Tijuana, Mexico – Marina figured if she stayed in Venezuela, her life would be short. Maybe special security forces would kill her. Maybe the military. Maybe the police. Speaking out against the administration of Nicolás Maduro, she feared, would be a death sentence.
“One way or another, they are going to kill you,” she said. “I prefer to leave before they come to kill me.”
Marina felt she and her family had no choice but to flee. Escaping Venezuela was only the start of her troubles, though.
Marina — who asked that her full name be withheld — embarked on the perilous trek many migrants and asylum seekers take: up through Central America to the border with the United States.
There, she hoped her family would find a better life. What happened on the road, however, would leave two of her children with lasting scars.

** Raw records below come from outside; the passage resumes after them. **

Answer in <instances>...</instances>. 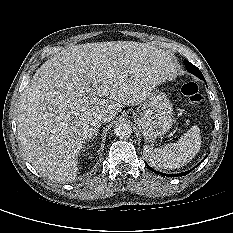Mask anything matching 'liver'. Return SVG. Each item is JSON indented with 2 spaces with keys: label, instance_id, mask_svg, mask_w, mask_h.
Returning <instances> with one entry per match:
<instances>
[{
  "label": "liver",
  "instance_id": "obj_1",
  "mask_svg": "<svg viewBox=\"0 0 233 233\" xmlns=\"http://www.w3.org/2000/svg\"><path fill=\"white\" fill-rule=\"evenodd\" d=\"M167 54L149 44H79L48 59L22 92L16 117L23 151L43 177L69 182L78 156L95 132L90 120H113L123 105L141 104L172 76Z\"/></svg>",
  "mask_w": 233,
  "mask_h": 233
}]
</instances>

In the tangled jungles of the Darién Gap, a sliver of land connecting Colombia to Panama, an armed gang captured their travelling party.
“We were separated, men on one side and women on the other,” Marina said. She recalled that gang members started pulling some women out of the group. “That’s when they took my two girls.”
The rest of the family was left behind, helpless. Marina understood that her teenage daughters — one 12, the other 14 — were being sexually assaulted in the recesses of the forest.
“They brought one back after about half an hour, but the youngest one took an hour,” she told media.